## Work to be completed
Reproduce all the data, character for character.
Data block Block Start
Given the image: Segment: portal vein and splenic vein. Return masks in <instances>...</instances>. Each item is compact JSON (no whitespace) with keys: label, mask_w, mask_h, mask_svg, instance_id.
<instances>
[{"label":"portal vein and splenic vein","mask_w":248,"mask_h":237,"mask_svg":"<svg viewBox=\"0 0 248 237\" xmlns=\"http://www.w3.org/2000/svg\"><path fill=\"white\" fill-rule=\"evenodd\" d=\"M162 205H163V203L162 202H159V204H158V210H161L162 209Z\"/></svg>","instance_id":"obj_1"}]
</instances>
Data block Block End
## Exercise answer
Given the image: Segment: portal vein and splenic vein. Return masks in <instances>...</instances>. Each item is compact JSON (no whitespace) with keys: label, mask_w, mask_h, mask_svg, instance_id.
<instances>
[{"label":"portal vein and splenic vein","mask_w":248,"mask_h":237,"mask_svg":"<svg viewBox=\"0 0 248 237\" xmlns=\"http://www.w3.org/2000/svg\"><path fill=\"white\" fill-rule=\"evenodd\" d=\"M162 205H163V203L162 202H159V204H158V210H161L162 209Z\"/></svg>","instance_id":"obj_1"}]
</instances>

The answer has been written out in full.